Новая императрица. – Ломоносов забыт. – Его прошение об отставке. – Болезнь. – Оскорбительное распоряжение президента. – Ломоносов в отставке. – Возвращение в Академию. – Критика проекта императрицы. – Ломоносов – статский советник. – “Краткое описание разных путешествии”. – Снаряжение экспедиции. – Ее участь. – Шлёцер. – Последние попытки провести новый регламент. – Екатерина II посещает Ломоносова. – Болезнь и кончина его. – Похороны. – Памятник Ломоносову. – Заключение С восшествием на престол Екатерины II положение Ломоносова сильно поколебалось. Новая государыня смотрела на Шувалова и Воронцова как на лиц, причинивших ей более всего неприятностей. Ломоносов был в числе их сторонников и пользовался их благорасположением. Об этом, несомненно, Екатерина II отлично знала.
Наш поэт через несколько дней после переворота написал торжественную оду в честь новой императрицы, причем порицал деяния Петра III. Но это стихотворение не достигло цели, и все первое время царствования Ломоносов оставался забытым. Вокруг него рассыпались щедрою рукою чины и денежные награды.
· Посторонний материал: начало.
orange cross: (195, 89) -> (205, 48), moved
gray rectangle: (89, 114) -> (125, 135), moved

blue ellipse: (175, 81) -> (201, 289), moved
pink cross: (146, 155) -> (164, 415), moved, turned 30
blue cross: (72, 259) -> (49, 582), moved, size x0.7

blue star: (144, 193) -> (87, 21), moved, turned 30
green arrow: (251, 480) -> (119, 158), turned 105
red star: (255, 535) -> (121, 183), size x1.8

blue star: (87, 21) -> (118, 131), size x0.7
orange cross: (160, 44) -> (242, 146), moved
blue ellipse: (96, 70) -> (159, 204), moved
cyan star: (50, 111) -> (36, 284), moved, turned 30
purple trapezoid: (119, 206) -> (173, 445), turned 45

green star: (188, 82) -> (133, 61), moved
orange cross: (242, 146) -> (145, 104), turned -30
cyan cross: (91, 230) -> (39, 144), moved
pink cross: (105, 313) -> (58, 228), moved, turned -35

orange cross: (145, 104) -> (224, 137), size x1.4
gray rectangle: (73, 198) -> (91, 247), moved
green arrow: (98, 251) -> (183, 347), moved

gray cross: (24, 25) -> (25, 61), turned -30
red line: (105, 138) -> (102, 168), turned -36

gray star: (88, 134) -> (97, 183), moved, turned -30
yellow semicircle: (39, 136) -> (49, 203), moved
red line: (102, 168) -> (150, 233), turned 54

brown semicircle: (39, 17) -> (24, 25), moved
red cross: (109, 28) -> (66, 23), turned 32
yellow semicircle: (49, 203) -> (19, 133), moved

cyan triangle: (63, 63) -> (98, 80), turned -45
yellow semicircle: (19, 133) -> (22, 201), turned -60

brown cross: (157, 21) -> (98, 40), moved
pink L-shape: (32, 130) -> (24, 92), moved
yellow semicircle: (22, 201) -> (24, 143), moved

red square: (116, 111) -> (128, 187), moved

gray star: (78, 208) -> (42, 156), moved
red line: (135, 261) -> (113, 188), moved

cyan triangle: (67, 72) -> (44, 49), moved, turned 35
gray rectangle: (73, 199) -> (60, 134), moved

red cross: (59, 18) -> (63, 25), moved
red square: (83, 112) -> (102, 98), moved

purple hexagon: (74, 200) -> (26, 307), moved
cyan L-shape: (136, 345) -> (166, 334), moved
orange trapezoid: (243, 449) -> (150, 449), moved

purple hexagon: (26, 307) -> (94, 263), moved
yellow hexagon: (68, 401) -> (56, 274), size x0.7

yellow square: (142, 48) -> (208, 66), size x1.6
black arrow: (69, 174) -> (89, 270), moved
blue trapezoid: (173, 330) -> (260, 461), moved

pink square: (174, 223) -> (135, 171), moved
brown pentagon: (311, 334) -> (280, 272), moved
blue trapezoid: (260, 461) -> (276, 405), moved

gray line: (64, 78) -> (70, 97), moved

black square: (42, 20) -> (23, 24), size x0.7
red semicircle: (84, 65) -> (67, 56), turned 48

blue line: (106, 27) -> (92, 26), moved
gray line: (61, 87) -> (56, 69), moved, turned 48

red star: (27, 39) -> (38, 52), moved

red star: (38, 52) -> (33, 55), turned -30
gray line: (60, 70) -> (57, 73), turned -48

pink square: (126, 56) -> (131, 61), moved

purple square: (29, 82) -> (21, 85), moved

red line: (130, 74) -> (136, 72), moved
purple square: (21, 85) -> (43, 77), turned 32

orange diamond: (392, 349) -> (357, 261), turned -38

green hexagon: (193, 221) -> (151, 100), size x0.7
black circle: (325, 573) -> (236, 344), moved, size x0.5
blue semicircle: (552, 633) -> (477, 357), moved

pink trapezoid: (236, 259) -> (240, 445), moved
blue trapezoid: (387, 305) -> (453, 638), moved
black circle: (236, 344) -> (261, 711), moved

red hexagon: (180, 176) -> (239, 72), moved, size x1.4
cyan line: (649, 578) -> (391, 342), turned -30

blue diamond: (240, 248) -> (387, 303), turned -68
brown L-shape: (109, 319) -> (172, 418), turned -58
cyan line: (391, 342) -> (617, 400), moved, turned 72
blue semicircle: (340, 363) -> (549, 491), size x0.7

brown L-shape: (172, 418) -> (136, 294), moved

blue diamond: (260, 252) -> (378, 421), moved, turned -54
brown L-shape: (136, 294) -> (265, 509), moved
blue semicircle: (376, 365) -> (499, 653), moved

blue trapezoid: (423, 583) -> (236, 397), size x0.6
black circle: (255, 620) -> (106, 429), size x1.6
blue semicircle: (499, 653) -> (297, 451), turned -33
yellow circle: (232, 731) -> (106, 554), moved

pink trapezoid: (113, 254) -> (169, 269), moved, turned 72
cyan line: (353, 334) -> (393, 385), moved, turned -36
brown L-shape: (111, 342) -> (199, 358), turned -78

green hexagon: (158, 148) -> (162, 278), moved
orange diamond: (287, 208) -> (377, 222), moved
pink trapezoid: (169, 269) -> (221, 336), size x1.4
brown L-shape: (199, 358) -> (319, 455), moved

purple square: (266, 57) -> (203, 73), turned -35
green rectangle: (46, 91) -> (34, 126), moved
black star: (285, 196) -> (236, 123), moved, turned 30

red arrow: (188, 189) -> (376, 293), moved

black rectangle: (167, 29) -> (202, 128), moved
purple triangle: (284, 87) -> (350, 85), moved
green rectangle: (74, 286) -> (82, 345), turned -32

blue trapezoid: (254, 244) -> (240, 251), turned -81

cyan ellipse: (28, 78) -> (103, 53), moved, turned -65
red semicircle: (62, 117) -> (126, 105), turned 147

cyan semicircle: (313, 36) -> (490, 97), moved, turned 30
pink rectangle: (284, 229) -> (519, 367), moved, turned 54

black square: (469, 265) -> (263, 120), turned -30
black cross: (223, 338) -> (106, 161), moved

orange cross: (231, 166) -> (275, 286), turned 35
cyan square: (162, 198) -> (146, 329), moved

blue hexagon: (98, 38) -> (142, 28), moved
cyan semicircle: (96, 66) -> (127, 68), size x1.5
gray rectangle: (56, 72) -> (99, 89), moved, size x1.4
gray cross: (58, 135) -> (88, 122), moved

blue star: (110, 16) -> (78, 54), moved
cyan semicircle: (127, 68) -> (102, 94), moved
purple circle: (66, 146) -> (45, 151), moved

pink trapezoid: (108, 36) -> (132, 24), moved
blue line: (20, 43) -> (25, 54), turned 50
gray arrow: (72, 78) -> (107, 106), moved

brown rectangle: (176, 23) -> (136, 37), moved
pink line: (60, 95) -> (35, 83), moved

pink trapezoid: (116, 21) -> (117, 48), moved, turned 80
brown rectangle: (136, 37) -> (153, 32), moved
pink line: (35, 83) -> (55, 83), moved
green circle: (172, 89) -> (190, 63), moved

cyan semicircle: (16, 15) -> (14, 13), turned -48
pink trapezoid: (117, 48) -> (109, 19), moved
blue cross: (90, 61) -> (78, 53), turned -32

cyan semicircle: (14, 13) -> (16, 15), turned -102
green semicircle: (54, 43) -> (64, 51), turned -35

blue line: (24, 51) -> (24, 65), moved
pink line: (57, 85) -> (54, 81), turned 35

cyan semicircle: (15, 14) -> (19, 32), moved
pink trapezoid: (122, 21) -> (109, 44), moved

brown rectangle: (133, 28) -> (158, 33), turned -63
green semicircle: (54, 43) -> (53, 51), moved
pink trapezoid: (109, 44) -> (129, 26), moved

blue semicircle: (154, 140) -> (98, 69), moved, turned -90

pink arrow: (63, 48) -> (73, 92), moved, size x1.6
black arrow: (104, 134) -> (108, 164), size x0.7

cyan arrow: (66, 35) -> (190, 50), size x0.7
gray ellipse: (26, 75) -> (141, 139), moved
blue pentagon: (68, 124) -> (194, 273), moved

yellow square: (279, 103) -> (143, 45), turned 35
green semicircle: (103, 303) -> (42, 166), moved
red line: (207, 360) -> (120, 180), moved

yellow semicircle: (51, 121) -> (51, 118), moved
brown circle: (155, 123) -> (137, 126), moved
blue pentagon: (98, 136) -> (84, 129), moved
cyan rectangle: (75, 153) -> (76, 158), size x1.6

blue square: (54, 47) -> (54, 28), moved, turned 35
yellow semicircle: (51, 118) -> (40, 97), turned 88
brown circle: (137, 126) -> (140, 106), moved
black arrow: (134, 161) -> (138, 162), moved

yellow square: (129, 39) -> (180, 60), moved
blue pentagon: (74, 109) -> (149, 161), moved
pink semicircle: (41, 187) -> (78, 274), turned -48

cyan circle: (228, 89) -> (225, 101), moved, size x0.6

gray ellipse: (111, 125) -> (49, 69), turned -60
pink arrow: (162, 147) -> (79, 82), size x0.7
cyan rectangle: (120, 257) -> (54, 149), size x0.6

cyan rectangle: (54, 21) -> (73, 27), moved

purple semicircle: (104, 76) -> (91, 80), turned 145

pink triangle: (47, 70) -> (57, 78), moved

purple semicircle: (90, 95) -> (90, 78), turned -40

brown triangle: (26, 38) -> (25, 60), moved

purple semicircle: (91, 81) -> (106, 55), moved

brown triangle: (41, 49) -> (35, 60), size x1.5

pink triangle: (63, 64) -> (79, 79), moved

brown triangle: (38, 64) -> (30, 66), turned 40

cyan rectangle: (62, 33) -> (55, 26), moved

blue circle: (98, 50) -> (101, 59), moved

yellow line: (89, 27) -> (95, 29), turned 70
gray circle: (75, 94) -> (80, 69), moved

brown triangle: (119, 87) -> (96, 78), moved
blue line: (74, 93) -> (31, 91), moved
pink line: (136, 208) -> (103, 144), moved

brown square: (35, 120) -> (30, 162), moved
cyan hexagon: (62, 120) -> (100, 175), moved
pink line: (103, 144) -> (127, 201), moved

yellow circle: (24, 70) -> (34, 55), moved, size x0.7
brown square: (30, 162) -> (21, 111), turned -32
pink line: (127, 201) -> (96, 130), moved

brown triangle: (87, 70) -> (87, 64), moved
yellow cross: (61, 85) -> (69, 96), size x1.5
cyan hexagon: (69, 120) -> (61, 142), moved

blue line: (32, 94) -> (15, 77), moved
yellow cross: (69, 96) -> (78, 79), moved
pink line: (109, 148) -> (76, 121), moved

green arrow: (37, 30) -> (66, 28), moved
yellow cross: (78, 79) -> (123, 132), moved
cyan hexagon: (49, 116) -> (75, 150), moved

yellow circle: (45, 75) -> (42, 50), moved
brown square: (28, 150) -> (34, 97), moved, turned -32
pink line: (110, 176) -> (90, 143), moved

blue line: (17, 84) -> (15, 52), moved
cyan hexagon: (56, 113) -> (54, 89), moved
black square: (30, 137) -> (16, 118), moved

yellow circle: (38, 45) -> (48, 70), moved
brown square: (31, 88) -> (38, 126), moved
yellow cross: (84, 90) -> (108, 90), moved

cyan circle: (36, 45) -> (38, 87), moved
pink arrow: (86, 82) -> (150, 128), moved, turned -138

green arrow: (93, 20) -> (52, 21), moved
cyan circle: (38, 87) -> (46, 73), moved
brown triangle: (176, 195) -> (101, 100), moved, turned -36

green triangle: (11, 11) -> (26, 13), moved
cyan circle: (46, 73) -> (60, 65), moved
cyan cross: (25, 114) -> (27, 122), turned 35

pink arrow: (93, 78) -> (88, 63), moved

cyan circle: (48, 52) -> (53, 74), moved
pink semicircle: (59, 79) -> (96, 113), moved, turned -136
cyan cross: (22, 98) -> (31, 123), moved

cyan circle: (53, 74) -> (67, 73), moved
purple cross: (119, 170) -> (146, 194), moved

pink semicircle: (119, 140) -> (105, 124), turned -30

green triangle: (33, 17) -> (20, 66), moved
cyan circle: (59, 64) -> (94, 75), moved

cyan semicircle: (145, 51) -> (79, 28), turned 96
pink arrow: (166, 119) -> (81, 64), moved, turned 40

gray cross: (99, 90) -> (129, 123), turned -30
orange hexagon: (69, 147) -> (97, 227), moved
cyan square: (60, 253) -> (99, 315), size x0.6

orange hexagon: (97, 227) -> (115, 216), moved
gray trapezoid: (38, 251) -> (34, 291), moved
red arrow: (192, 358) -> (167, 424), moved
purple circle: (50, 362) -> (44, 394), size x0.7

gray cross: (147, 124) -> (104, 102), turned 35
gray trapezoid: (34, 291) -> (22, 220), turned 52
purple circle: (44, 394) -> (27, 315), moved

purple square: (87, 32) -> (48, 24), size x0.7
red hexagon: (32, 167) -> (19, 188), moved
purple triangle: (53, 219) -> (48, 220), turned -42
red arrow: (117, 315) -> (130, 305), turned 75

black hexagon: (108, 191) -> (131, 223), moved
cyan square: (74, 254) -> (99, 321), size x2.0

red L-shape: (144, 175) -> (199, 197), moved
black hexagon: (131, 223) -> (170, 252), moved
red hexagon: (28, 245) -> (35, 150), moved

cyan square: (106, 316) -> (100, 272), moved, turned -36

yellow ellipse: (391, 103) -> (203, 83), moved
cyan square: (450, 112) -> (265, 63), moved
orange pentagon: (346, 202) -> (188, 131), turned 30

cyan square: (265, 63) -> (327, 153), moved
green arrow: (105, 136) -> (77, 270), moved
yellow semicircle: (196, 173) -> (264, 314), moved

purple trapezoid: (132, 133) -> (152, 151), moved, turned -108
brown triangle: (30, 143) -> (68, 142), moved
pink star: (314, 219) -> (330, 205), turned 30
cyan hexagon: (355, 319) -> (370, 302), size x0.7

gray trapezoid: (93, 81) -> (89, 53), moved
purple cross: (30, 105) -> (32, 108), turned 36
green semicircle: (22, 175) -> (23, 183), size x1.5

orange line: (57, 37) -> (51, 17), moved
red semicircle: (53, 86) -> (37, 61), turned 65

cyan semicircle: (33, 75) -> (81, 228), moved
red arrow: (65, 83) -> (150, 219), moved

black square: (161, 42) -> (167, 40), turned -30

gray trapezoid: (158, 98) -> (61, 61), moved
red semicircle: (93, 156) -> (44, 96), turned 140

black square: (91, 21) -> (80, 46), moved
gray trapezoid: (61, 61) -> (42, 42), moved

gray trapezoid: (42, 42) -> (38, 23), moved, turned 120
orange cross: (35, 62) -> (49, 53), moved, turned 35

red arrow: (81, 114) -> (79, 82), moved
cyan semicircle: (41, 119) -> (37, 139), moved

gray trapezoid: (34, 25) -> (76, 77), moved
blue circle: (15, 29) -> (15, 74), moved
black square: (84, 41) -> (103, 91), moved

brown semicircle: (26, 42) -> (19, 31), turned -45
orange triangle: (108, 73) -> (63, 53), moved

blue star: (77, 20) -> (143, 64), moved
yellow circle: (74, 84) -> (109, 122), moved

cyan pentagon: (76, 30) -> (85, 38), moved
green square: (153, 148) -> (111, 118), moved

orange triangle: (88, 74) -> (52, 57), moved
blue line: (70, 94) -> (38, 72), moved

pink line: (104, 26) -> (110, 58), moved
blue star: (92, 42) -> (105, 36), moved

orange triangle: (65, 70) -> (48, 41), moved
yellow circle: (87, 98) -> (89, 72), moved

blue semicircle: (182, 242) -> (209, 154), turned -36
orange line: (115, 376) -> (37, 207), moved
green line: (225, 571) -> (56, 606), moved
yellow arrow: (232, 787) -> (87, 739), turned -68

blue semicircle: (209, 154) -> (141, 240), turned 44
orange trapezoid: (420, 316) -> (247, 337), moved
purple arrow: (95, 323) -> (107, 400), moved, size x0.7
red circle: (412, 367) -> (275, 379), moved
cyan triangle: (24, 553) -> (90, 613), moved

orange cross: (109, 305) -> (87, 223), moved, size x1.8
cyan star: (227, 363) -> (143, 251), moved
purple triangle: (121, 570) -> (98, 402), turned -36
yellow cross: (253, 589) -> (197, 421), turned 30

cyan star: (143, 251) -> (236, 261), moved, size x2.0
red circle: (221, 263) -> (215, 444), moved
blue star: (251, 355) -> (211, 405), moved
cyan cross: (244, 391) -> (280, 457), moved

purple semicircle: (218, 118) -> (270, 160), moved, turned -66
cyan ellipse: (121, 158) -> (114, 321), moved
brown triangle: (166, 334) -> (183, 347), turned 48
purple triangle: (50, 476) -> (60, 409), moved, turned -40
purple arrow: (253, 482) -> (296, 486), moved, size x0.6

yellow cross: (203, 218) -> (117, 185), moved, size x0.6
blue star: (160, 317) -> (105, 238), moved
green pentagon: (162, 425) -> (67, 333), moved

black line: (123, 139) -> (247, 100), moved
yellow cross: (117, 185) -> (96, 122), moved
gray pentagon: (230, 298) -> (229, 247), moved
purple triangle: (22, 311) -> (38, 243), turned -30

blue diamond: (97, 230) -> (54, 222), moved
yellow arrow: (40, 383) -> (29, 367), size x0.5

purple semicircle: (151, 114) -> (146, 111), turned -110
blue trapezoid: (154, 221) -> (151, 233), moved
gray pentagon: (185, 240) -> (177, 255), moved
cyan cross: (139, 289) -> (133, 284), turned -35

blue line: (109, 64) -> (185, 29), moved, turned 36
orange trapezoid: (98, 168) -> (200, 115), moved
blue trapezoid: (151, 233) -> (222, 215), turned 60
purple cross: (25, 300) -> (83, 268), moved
Теплов получил двадцать тысяч рублей единовременно и чин действительного статского советника; теперь он являлся первым дельцом в кабинете императрицы и сочинял все манифесты и распоряжения ее. Тауберт тоже был произведен в действительные статские советники; не был забыт даже Елагин, тот самый, который под именем Балабана фигурировал в сатирических стихах Ломоносова. Самолюбие нашего ученого было всем этим сильно затронуто.
Первое время он сказывался больным, но не вытерпел, когда Тауберт распорядился, чтобы в канцелярии дела принимались к исполнению без его подписи: Ломоносов подал прошение на высочайшее имя. Здесь он прежде всего в сжатых, но сильных чертах описал свои труды на пользу наук и по устроению гимназии, университета и географического департамента; затем он выставил слабость здоровья, “лом в ногах и раны” как следствие его беспрерывных занятий; несмотря на все эти труды и ревностную службу, он оставался 12 лет в одном и том же чине, тогда как его сотоварищи были произведены и опередили его; в заключение Ломоносов, ссылаясь на слабость здоровья, просил императрицу совсем уволить его от службы, произведя, однако, в чин статского советника и назначив ему пожизненную пенсию в 1800 рублей.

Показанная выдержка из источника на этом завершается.